** Supplied data follows **

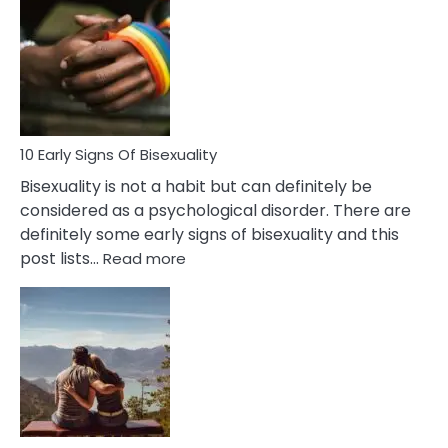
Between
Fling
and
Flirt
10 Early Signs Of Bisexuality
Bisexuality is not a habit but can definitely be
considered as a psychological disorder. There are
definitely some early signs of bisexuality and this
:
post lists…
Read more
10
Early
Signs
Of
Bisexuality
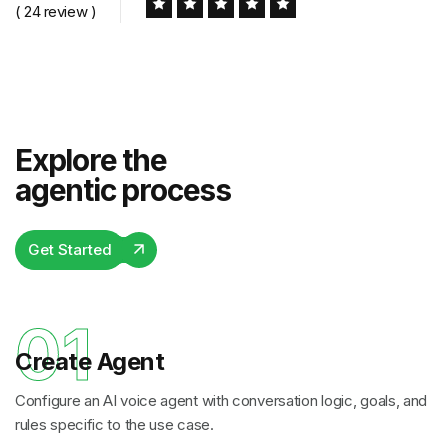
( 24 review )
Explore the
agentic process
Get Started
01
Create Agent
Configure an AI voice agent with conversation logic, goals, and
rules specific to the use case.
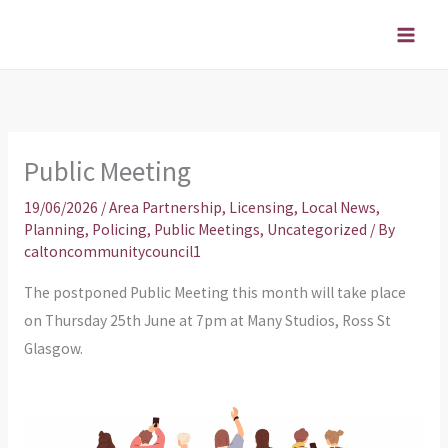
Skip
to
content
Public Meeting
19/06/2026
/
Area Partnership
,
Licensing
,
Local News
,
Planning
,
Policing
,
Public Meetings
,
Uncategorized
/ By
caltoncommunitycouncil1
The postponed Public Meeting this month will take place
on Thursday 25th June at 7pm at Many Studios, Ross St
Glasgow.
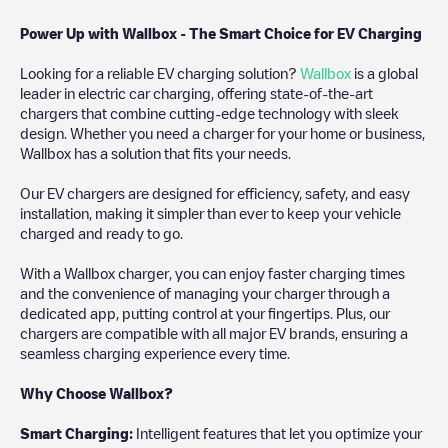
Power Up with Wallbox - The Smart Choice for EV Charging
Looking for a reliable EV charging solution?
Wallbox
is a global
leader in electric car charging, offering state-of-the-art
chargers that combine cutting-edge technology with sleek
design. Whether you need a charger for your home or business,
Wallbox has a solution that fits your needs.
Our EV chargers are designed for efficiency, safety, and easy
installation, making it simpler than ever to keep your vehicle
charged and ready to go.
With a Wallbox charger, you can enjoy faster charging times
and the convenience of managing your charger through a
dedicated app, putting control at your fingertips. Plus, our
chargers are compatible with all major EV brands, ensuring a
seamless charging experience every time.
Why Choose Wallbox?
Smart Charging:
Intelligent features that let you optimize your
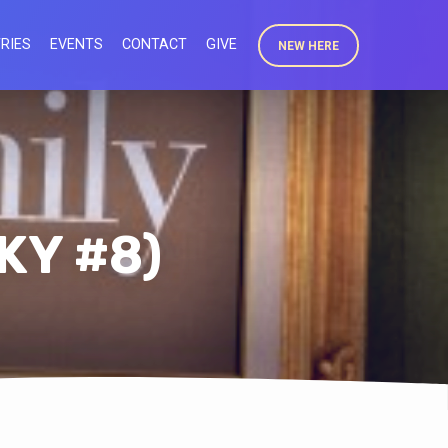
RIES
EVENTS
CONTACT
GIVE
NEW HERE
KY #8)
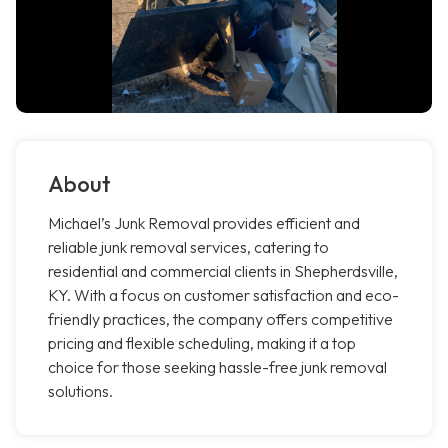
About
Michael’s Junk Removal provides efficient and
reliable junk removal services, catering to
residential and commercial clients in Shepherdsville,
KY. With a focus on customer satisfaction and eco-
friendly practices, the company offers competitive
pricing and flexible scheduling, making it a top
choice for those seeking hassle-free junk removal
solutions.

** End of Supplied data **

• **The task**
Repeat the lines above exactly, beginning with the one containing "considered as a" and finishing with the one containing "charged and ready to go.". No pictures belong in the copy.

• **Task output**
considered as a psychological disorder. There are
definitely some early signs of bisexuality and this
:
post lists…
Read more
10
Early
Signs
Of
Bisexuality
( 24 review )
Explore the
agentic process
Get Started
01
Create Agent
Configure an AI voice agent with conversation logic, goals, and
rules specific to the use case.
Skip
to
content
Public Meeting
19/06/2026
/
Area Partnership
,
Licensing
,
Local News
,
Planning
,
Policing
,
Public Meetings
,
Uncategorized
/ By
caltoncommunitycouncil1
The postponed Public Meeting this month will take place
on Thursday 25th June at 7pm at Many Studios, Ross St
Glasgow.
Power Up with Wallbox - The Smart Choice for EV Charging
Looking for a reliable EV charging solution?
Wallbox
is a global
leader in electric car charging, offering state-of-the-art
chargers that combine cutting-edge technology with sleek
design. Whether you need a charger for your home or business,
Wallbox has a solution that fits your needs.
Our EV chargers are designed for efficiency, safety, and easy
installation, making it simpler than ever to keep your vehicle
charged and ready to go.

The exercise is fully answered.